Source: https://portal.ct.gov/DRS/Publications/Rulings/1995/Ruling-9512-Corporation-Business-Tax--Apportionment--Receipts-Factor
Timestamp: 2019-01-20 15:59:32
Document Index: 555787409

Matched Legal Cases: ['§12', '§12', '§12', '§1', '§12', '§209', '§ 12', '§ 210', '§12', '§12', '§ 6', '§ 12', '§ 12', '§2701', '§210']

Ruling 9512 Corporation Business Tax Apportionment Receipts Factor
Current: Ruling 95-12, Corporation Business Tax / Apportionment / Receipts Factor
Ruling 95-12
A company ("the Company") is engaged in the business of selling and renting construction equipment, such as scaffolding and cranes, in a number of states, including Connecticut. It sells and rents such equipment for use on the reservation of a federally-recognized Indian tribe ("the Tribe"). The reservation is within the exterior limits of the state of Connecticut (endnote 1). Sometimes, the Company sells and rents the equipment directly to the Tribe or to individuals who are enrolled members of the Tribe. Such equipment is delivered to or shipped to the Tribe, or individuals who are enrolled members of the Tribe, to a location on the reservation for use in construction or other activities related to Indian gaming. Other times, the Company sells or rents the equipment directly to contractors, who are not affiliated with the Tribe, to be used by the contractors in construction which takes place on the reservation and is related to Indian gaming. Such equipment is delivered or shipped to a location off the reservation, but within the exterior limits of the State of Connecticut. The Company currently files corporation business tax returns and apportions its net income using the three-factor formula.

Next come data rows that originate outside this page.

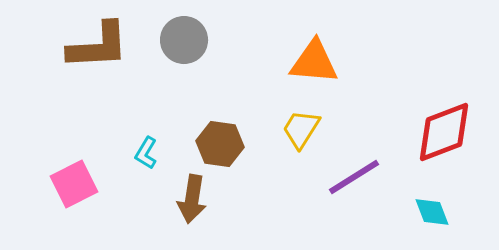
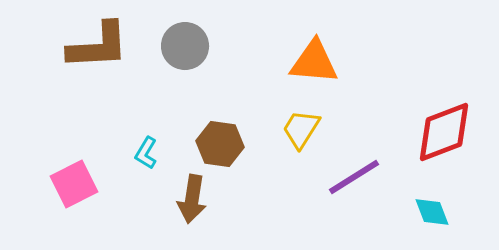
gray circle: moved 1 px right, 6 px down
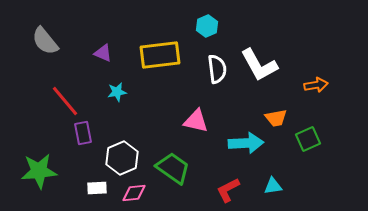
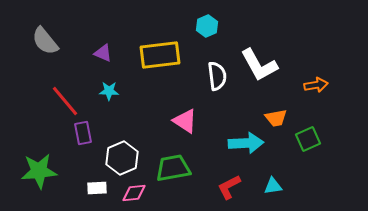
white semicircle: moved 7 px down
cyan star: moved 8 px left, 1 px up; rotated 12 degrees clockwise
pink triangle: moved 11 px left; rotated 20 degrees clockwise
green trapezoid: rotated 45 degrees counterclockwise
red L-shape: moved 1 px right, 3 px up
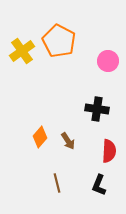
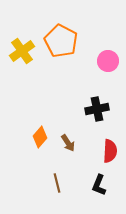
orange pentagon: moved 2 px right
black cross: rotated 20 degrees counterclockwise
brown arrow: moved 2 px down
red semicircle: moved 1 px right
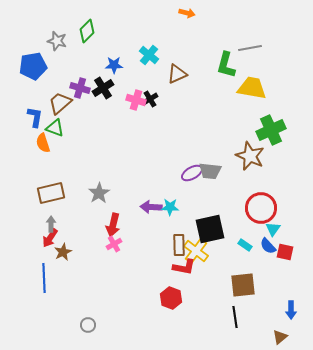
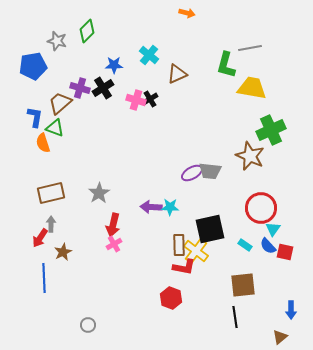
red arrow at (50, 238): moved 10 px left
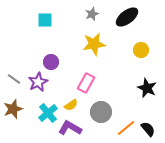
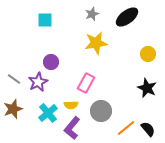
yellow star: moved 2 px right, 1 px up
yellow circle: moved 7 px right, 4 px down
yellow semicircle: rotated 32 degrees clockwise
gray circle: moved 1 px up
purple L-shape: moved 2 px right; rotated 80 degrees counterclockwise
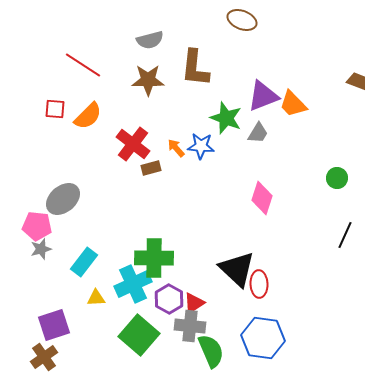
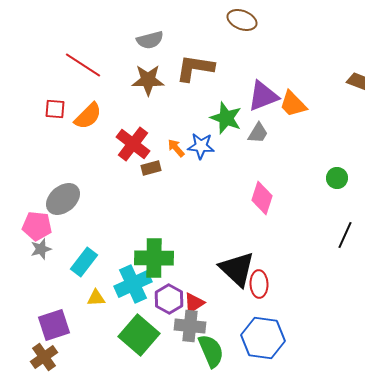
brown L-shape: rotated 93 degrees clockwise
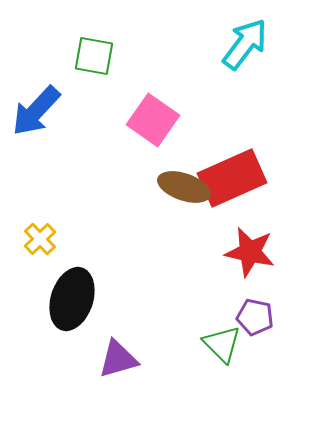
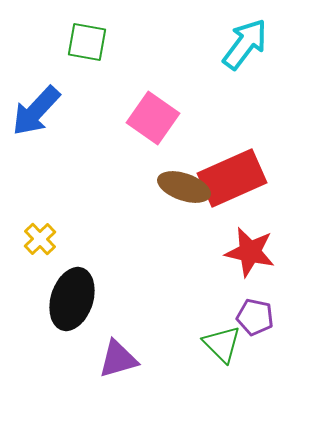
green square: moved 7 px left, 14 px up
pink square: moved 2 px up
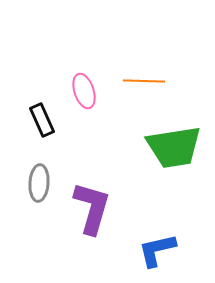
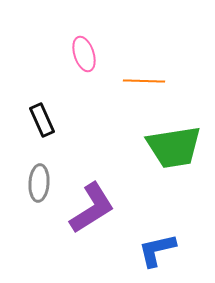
pink ellipse: moved 37 px up
purple L-shape: rotated 42 degrees clockwise
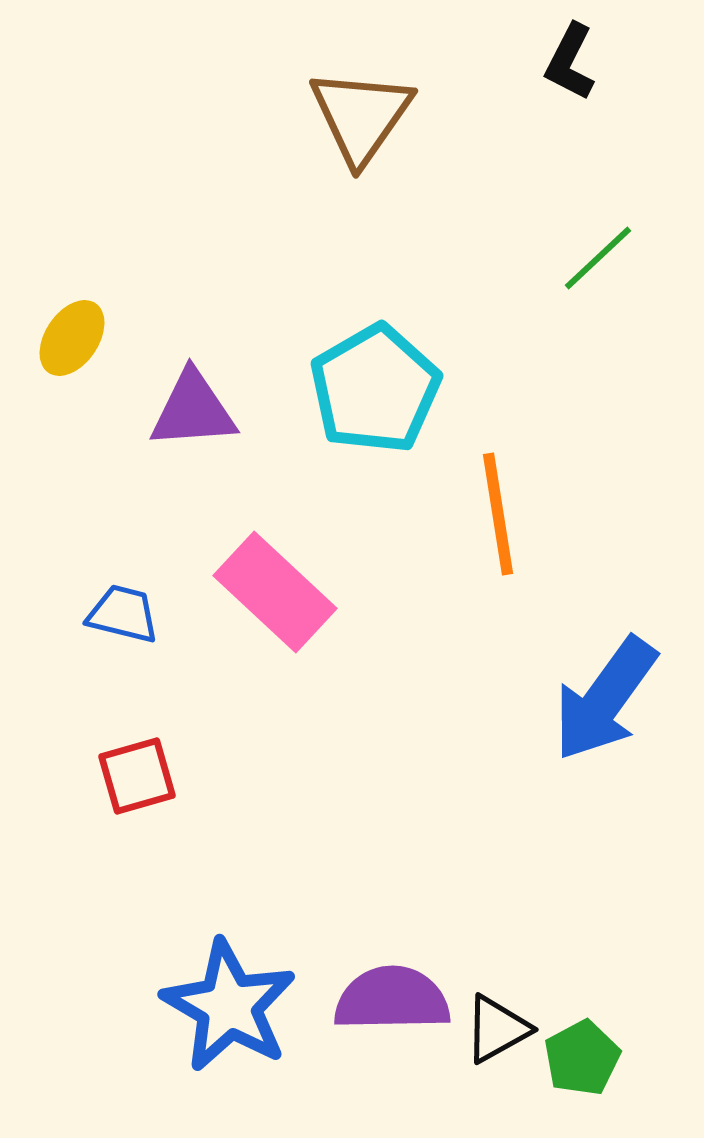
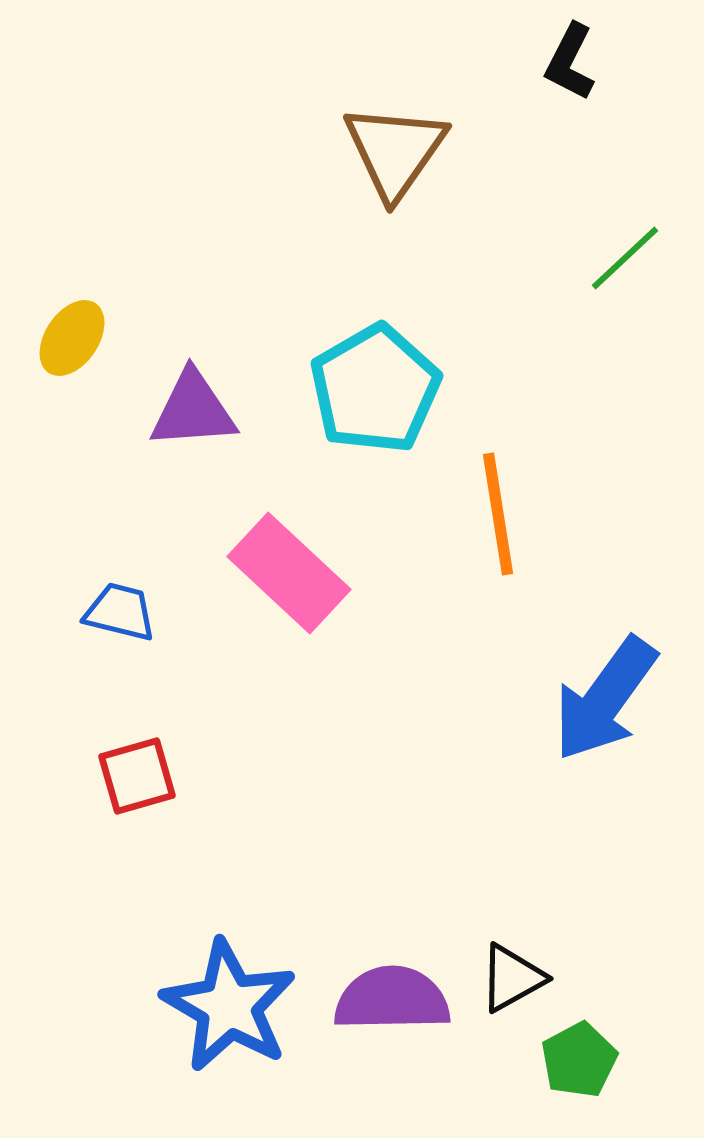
brown triangle: moved 34 px right, 35 px down
green line: moved 27 px right
pink rectangle: moved 14 px right, 19 px up
blue trapezoid: moved 3 px left, 2 px up
black triangle: moved 15 px right, 51 px up
green pentagon: moved 3 px left, 2 px down
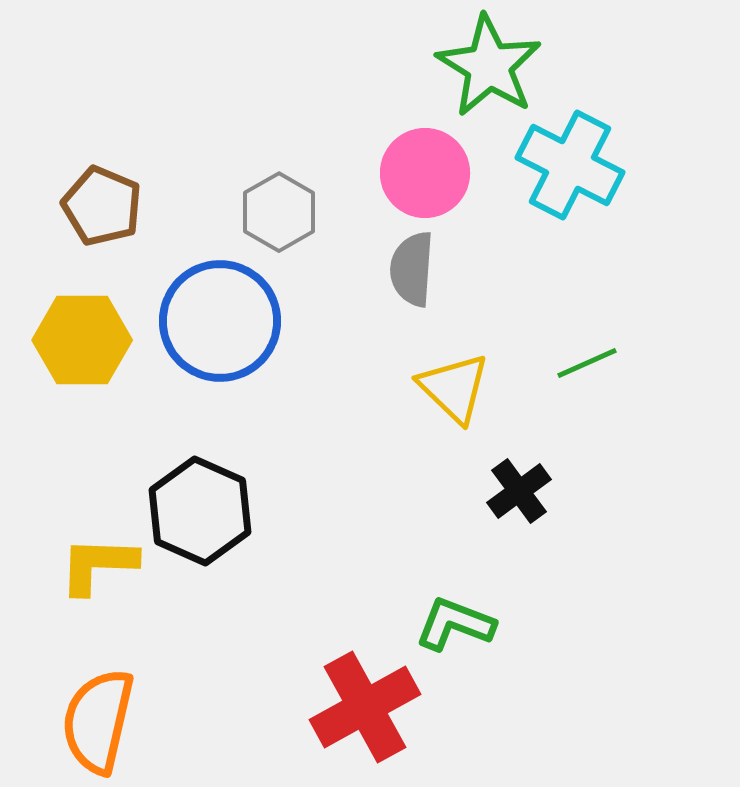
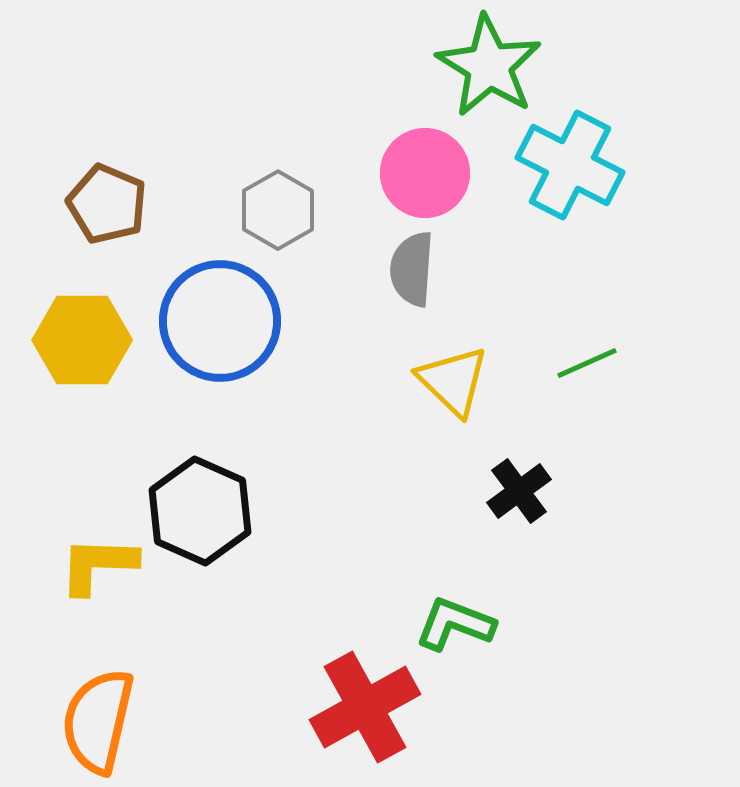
brown pentagon: moved 5 px right, 2 px up
gray hexagon: moved 1 px left, 2 px up
yellow triangle: moved 1 px left, 7 px up
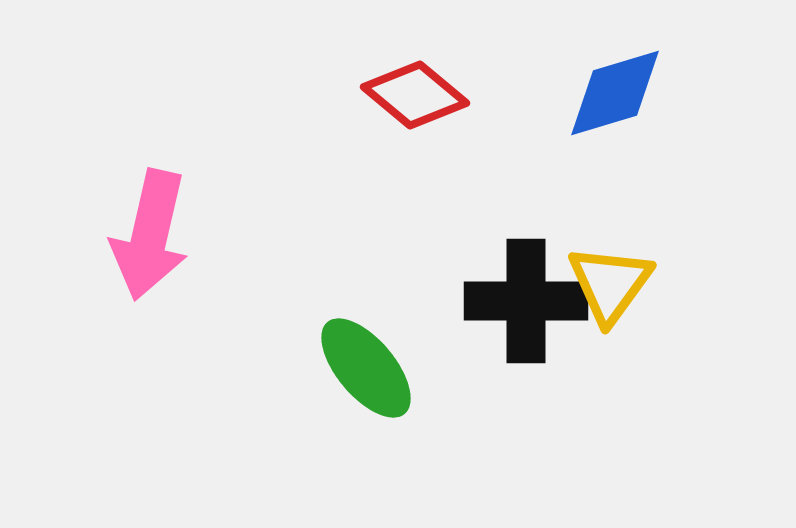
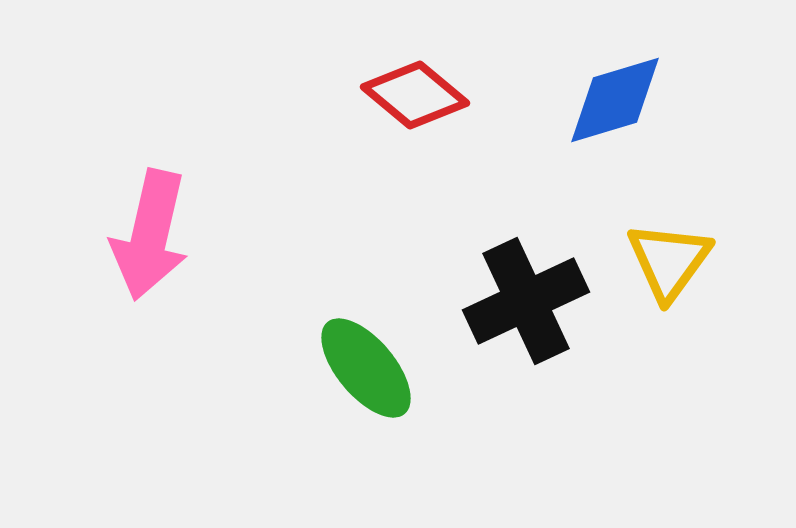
blue diamond: moved 7 px down
yellow triangle: moved 59 px right, 23 px up
black cross: rotated 25 degrees counterclockwise
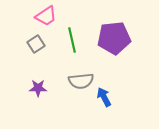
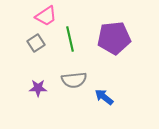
green line: moved 2 px left, 1 px up
gray square: moved 1 px up
gray semicircle: moved 7 px left, 1 px up
blue arrow: rotated 24 degrees counterclockwise
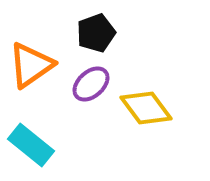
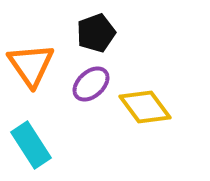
orange triangle: rotated 30 degrees counterclockwise
yellow diamond: moved 1 px left, 1 px up
cyan rectangle: rotated 18 degrees clockwise
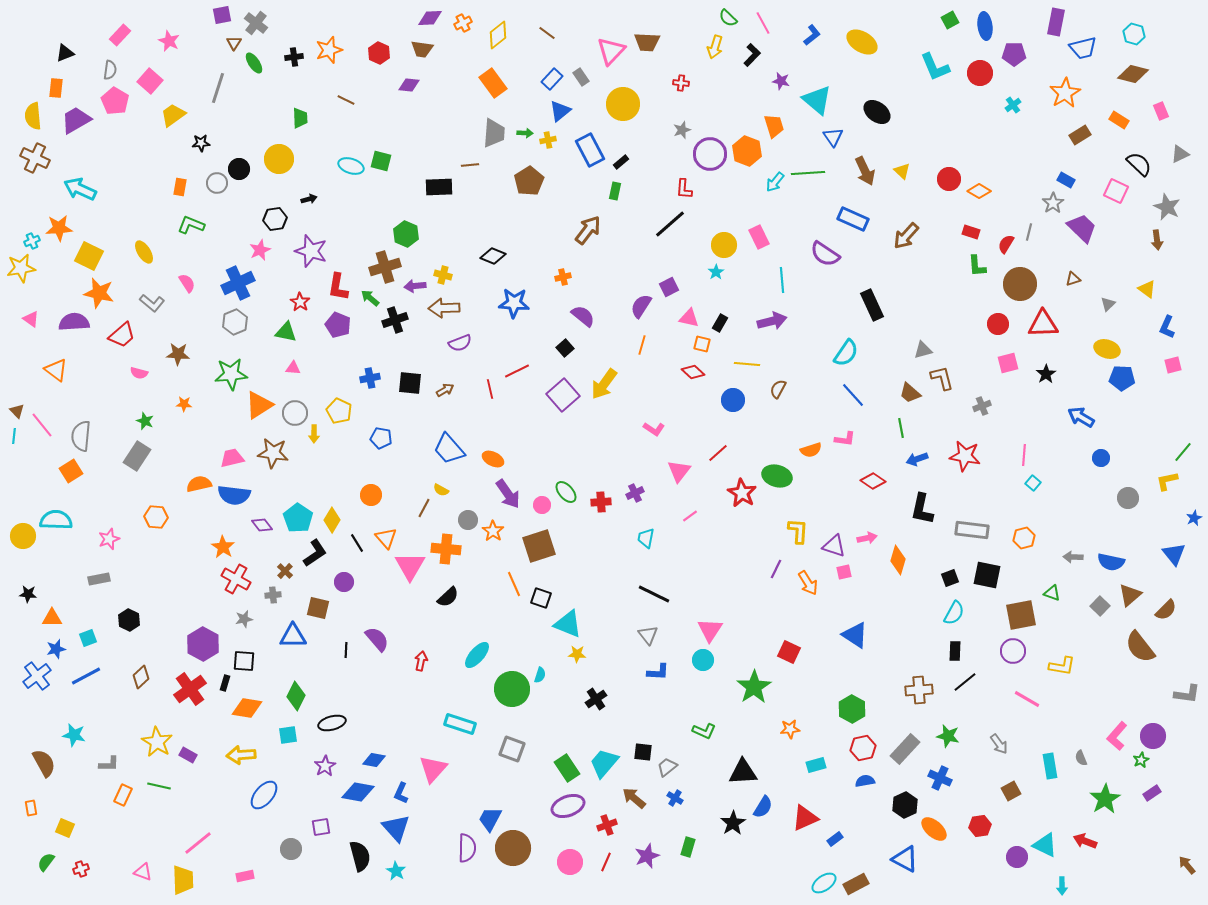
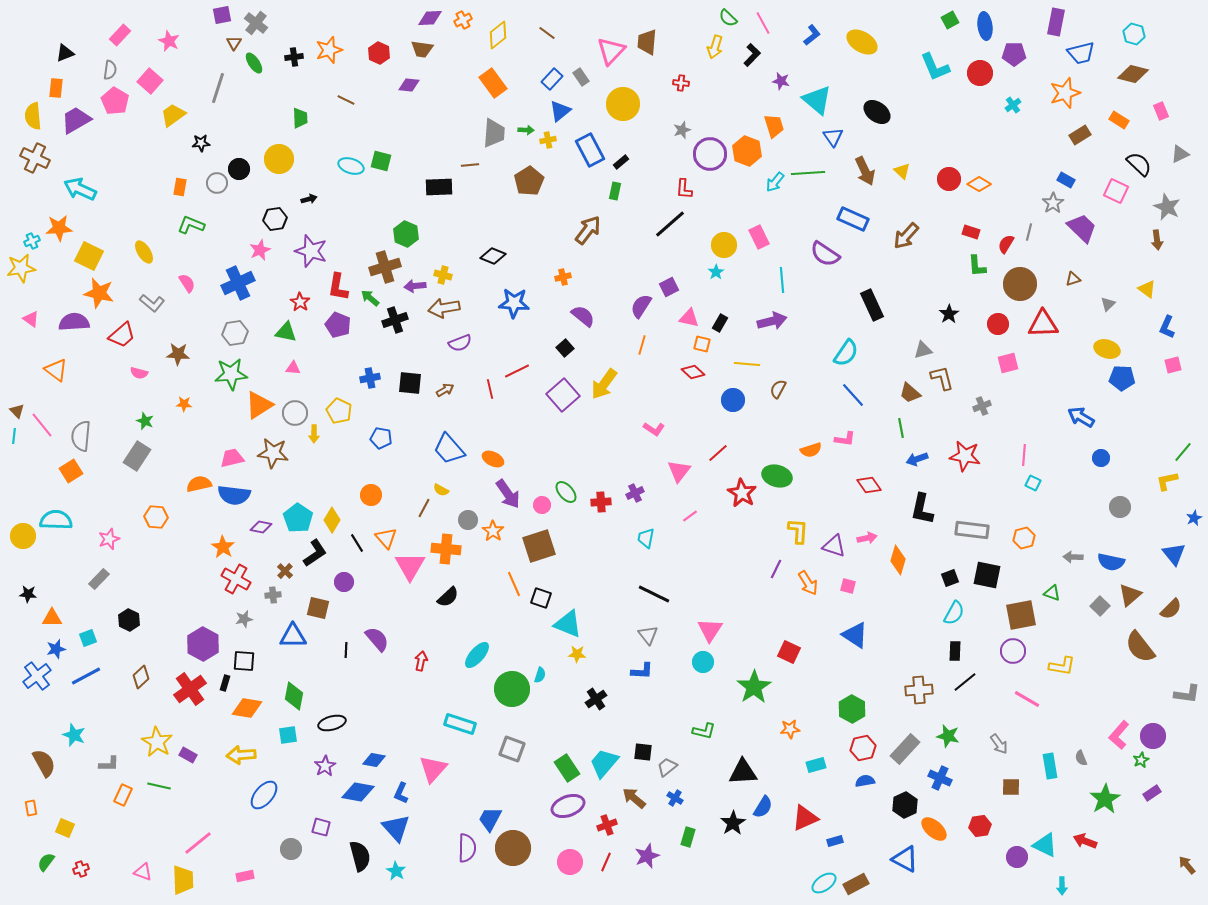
orange cross at (463, 23): moved 3 px up
brown trapezoid at (647, 42): rotated 92 degrees clockwise
blue trapezoid at (1083, 48): moved 2 px left, 5 px down
orange star at (1065, 93): rotated 12 degrees clockwise
green arrow at (525, 133): moved 1 px right, 3 px up
orange diamond at (979, 191): moved 7 px up
brown arrow at (444, 308): rotated 8 degrees counterclockwise
gray hexagon at (235, 322): moved 11 px down; rotated 15 degrees clockwise
black star at (1046, 374): moved 97 px left, 60 px up
red diamond at (873, 481): moved 4 px left, 4 px down; rotated 20 degrees clockwise
cyan square at (1033, 483): rotated 14 degrees counterclockwise
gray circle at (1128, 498): moved 8 px left, 9 px down
purple diamond at (262, 525): moved 1 px left, 2 px down; rotated 40 degrees counterclockwise
pink square at (844, 572): moved 4 px right, 14 px down; rotated 28 degrees clockwise
gray rectangle at (99, 579): rotated 35 degrees counterclockwise
brown semicircle at (1166, 610): moved 5 px right, 1 px up
cyan circle at (703, 660): moved 2 px down
blue L-shape at (658, 672): moved 16 px left, 1 px up
green diamond at (296, 696): moved 2 px left; rotated 16 degrees counterclockwise
green L-shape at (704, 731): rotated 10 degrees counterclockwise
cyan star at (74, 735): rotated 10 degrees clockwise
pink L-shape at (1117, 736): moved 2 px right, 1 px up
brown square at (1011, 791): moved 4 px up; rotated 30 degrees clockwise
purple square at (321, 827): rotated 24 degrees clockwise
blue rectangle at (835, 839): moved 2 px down; rotated 21 degrees clockwise
green rectangle at (688, 847): moved 10 px up
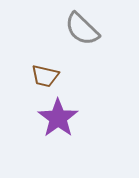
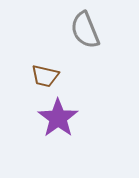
gray semicircle: moved 3 px right, 1 px down; rotated 24 degrees clockwise
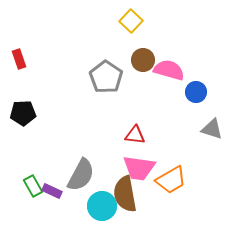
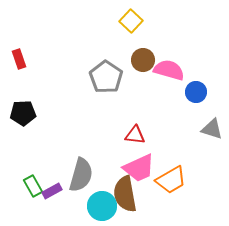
pink trapezoid: rotated 32 degrees counterclockwise
gray semicircle: rotated 12 degrees counterclockwise
purple rectangle: rotated 54 degrees counterclockwise
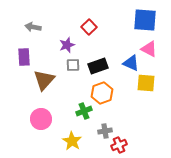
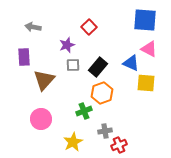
black rectangle: moved 1 px down; rotated 30 degrees counterclockwise
yellow star: moved 1 px right, 1 px down; rotated 12 degrees clockwise
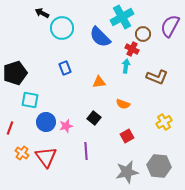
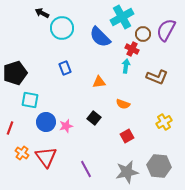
purple semicircle: moved 4 px left, 4 px down
purple line: moved 18 px down; rotated 24 degrees counterclockwise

Whether the receipts from the sale or rental of the equipment by a company directly to a federally recognized Tribe (or an individual who is an enrolled member of the Tribe) are includible in the numerator and the denominator of the company's receipts factor of its apportionment fraction for purposes of the corporation business tax, where the reservation of the Tribe is within the exterior limits of the State of Connecticut.
Whether the receipts from the sale or rental of the equipment by a company to a contractor who uses the equipment in construction which takes place on the reservation of a federally recognized Tribe are includible in the numerator and the denominator of the company's receipts factor of its apportionment fraction for purposes of the corporation business tax, where the reservation of the Tribe is within the exterior limits of the State of Connecticut.
Conn. Gen. Stat. §12-218 provides that a corporation which is taxable both within and without this state shall apportion its net income (endnote 2). Net income of a corporation derived from the sale or rental of tangible personal property must be apportioned by means of an apportionment fraction, to be computed as the sum of the property factor, the payroll factor and twice the receipts factor, divided by four. Conn. Gen. Stat. §12-218(c). The receipts factor is defined, in pertinent part, to be:
the part of the taxpayer's gross receipts from sales or other sources during the income year, computed according to the method of accounting used in the computation of its entire net income, which is assignable to the state ... including ... receipts from sales of tangible property if the property is delivered or shipped to a purchaser within this state ... rentals and royalties from properties situated in the state ... and all other receipts earned within the state.
Conn. Gen. Stat. §12-218(c)(3).
To determine whether the gross receipts in issue are assignable to the state (i.e., included in the numerator of the receipts factor), we must determine, with respect to the sales of the equipment in issue, whether the property is delivered to or shipped to a purchaser within the state and, with respect to the rentals of the equipment in issue, whether the equipment is situated in the state. To do so, we must determine if the reservation land is within the State of Connecticut.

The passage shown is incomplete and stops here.